Estas era unas noticias electrizantes. Sahhindar, dios de las plantas, del bronce y del tiempo, hacía ya mucho tiempo que había sido exiliado por su madre, Kho. La sacerdotisa dijo que él había incurrido en Su ira al enseñar a los primeros hombres a cultivar plantas, domesticar animales y a fabricar bronce. Había planeado hacerlo ella misma cuando se presentara el momento apropiado para ello, pero el Dios de los Ojos Grises le había desobedecido y mostrado demasiado pronto a los hombres cómo podrían llegar a ser mejores que las bestias. Y de esa forma, Ella le había arrojado de aquella tierra, privándole de su habilidad para viajar a través del tiempo, para ir adelante y atrás entre el pasado, el presente y el futuro. Sahhindar, a partir de entonces, se vio condenado a mantenerse acorde con el tiempo, como todos, menos la propia Kho, lo estamos. Y fue condenado a vagar por la jungla y las sabanas alejado de los límites de Khokarsa, en el extremo mismo del mundo.
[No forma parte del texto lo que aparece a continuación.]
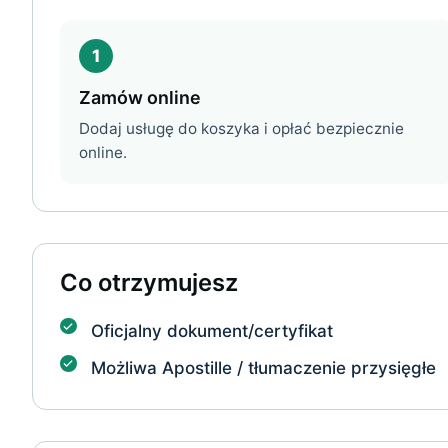
1
Zamów online
Dodaj usługę do koszyka i opłać bezpiecznie
online.
Co otrzymujesz
Oficjalny dokument/certyfikat
Możliwa Apostille / tłumaczenie przysięgłe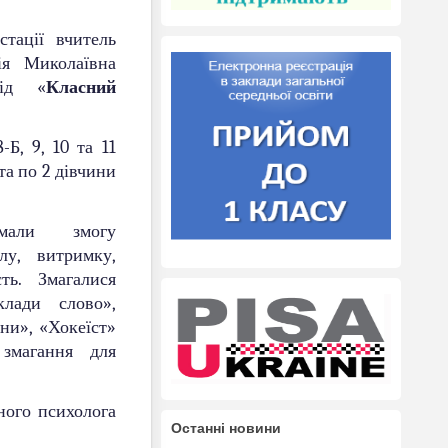
тації вчитель
ія Миколаївна
хід «
Класний
Б, 9, 10 та 11
 та по 2 дівчини
мали змогу
лу, витримку,
ть. Змагалися
лади слово»,
ни», «Хокеїст»
змагання для
ного психолога
Останні новини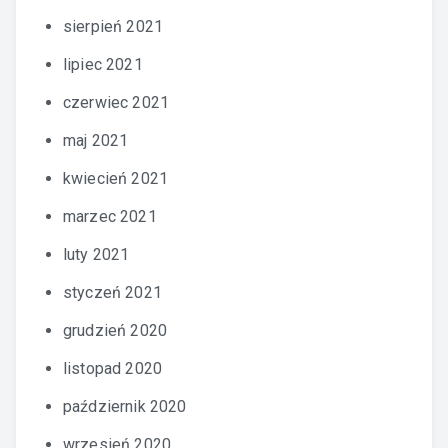
sierpień 2021
lipiec 2021
czerwiec 2021
maj 2021
kwiecień 2021
marzec 2021
luty 2021
styczeń 2021
grudzień 2020
listopad 2020
październik 2020
wrzesień 2020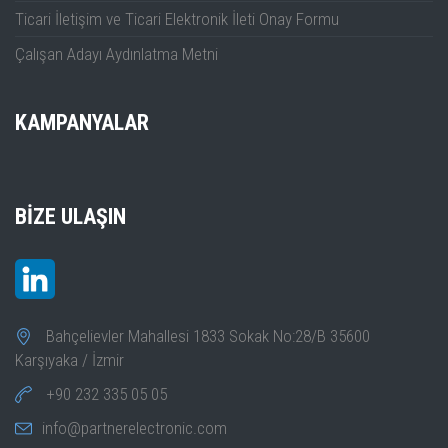
Ticari İletişim ve Ticari Elektronik İleti Onay Formu
Çalışan Adayı Aydınlatma Metni
KAMPANYALAR
BIZE ULAŞIN
Bahçelievler Mahallesi 1833 Sokak No:28/B 35600
Karşıyaka / İzmir
+90 232 335 05 05
info@partnerelectronic.com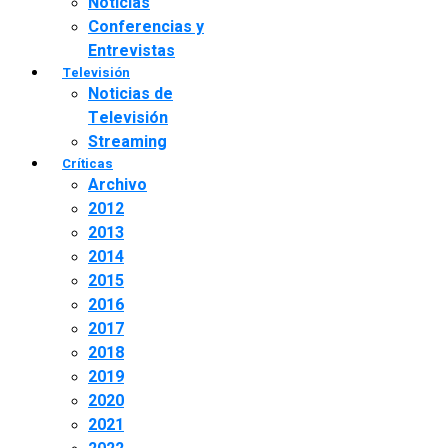
Noticias
Conferencias y
Entrevistas
Televisión
Noticias de
Televisión
Streaming
Críticas
Archivo
2012
2013
2014
2015
2016
2017
2018
2019
2020
2021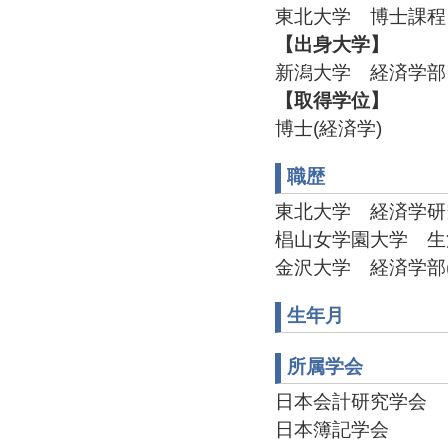
東北大学 博士課程 
【出身大学】
新潟大学 経済学部 
【取得学位】
博士(経済学)
職歴
東北大学 経済学研究科 助
椙山女学園大学 生活科学部
金沢大学 経済学部(200
生年月
所属学会
日本会計研究学会
日本簿記学会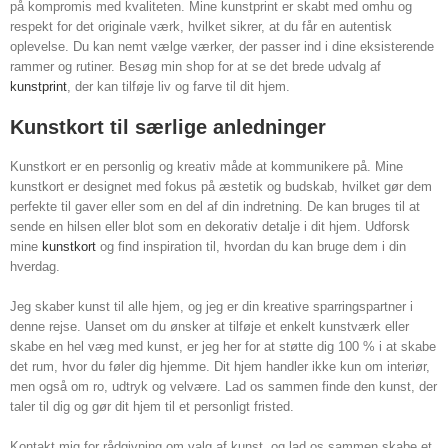
på kompromis med kvaliteten. Mine kunstprint er skabt med omhu og
respekt for det originale værk, hvilket sikrer, at du får en autentisk
oplevelse. Du kan nemt vælge værker, der passer ind i dine eksisterende
rammer og rutiner. Besøg min shop for at se det brede udvalg af
kunstprint
, der kan tilføje liv og farve til dit hjem.
Kunstkort til særlige anledninger
Kunstkort er en personlig og kreativ måde at kommunikere på. Mine
kunstkort er designet med fokus på æstetik og budskab, hvilket gør dem
perfekte til gaver eller som en del af din indretning. De kan bruges til at
sende en hilsen eller blot som en dekorativ detalje i dit hjem. Udforsk
mine
kunstkort
og find inspiration til, hvordan du kan bruge dem i din
hverdag.
Jeg skaber kunst til alle hjem, og jeg er din kreative sparringspartner i
denne rejse. Uanset om du ønsker at tilføje et enkelt kunstværk eller
skabe en hel væg med kunst, er jeg her for at støtte dig 100 % i at skabe
det rum, hvor du føler dig hjemme. Dit hjem handler ikke kun om interiør,
men også om ro, udtryk og velvære. Lad os sammen finde den kunst, der
taler til dig og gør dit hjem til et personligt fristed.
Kontakt mig for rådgivning om valg af kunst, og lad os sammen skabe et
Pero ahí estaba un hombre, Hinokly, que afirmaba que se había encontrado con el dios, que le había hablado, y que le había dicho que algún día volvería a Khokarsa. ¿Sería eso verdad? ¿O sería un cuento fantástico?
—Yo sé que las deidades andan entre nosotros —dijo Taro a Hadon—. Pero ¿conoces tú a alguien, aparte de las sacerdotisas oraculares, las sibilas, que haya visto alguna vez a un dios o a una diosa? ¿Has visto tú una alguna vez?
—Sólo en mis sueños —dijo Hadon.
—Si todo esto es verdad —dijo Taro—, podría significar que Kho ha perdonado a Sahhindar. O podría ser que él fuera a volver, a pesar de la prohibición de su madre. En cuyo caso Khokarsa sufrirá las iras de Kho. Son siempre los mortales los que salen peor parados cuando las deidades luchan entre ellas.
—Quizás Hinokly sea un mentiroso —dijo Hadon.
—Ningún hombre en su sano juicio se atrevería a mentir de esa forma. Kho podría fulminarles.
—Entonces es posible que esté loco. Se dice que sufrió terriblemente en las Tierras Vírgenes.
Wiqa dijo:
—Lo negaré si decís que os lo he dicho. Pero he oído que los sacerdotes de Resu recibirían con alegría el regreso de Sahhindar. Dicen que se aliaría con su gran hermano Resu y encadenarían a Kho hasta que Ella reconociera que ellos eran los amos. Y he oído decir que Minruth estaría encantado si Sahhindar volviera. Seguiría entonces siendo rey, obligaría a su hija a casarse con él y elevaría la categoría de los hombres.
Hadon y Taro palidecieron. Hadon dijo, en voz muy baja mientras miraba cauto alrededor:
—¡No repitas esas cosas, Wiqa! ¿Quieres ser castrado y echado luego a los cerdos?
Hadon se quedó mirando suspicazmente a Wiqa. Y añadió:
—¿O eres tú uno de esos que creen que Resu debería estar por encima de todos?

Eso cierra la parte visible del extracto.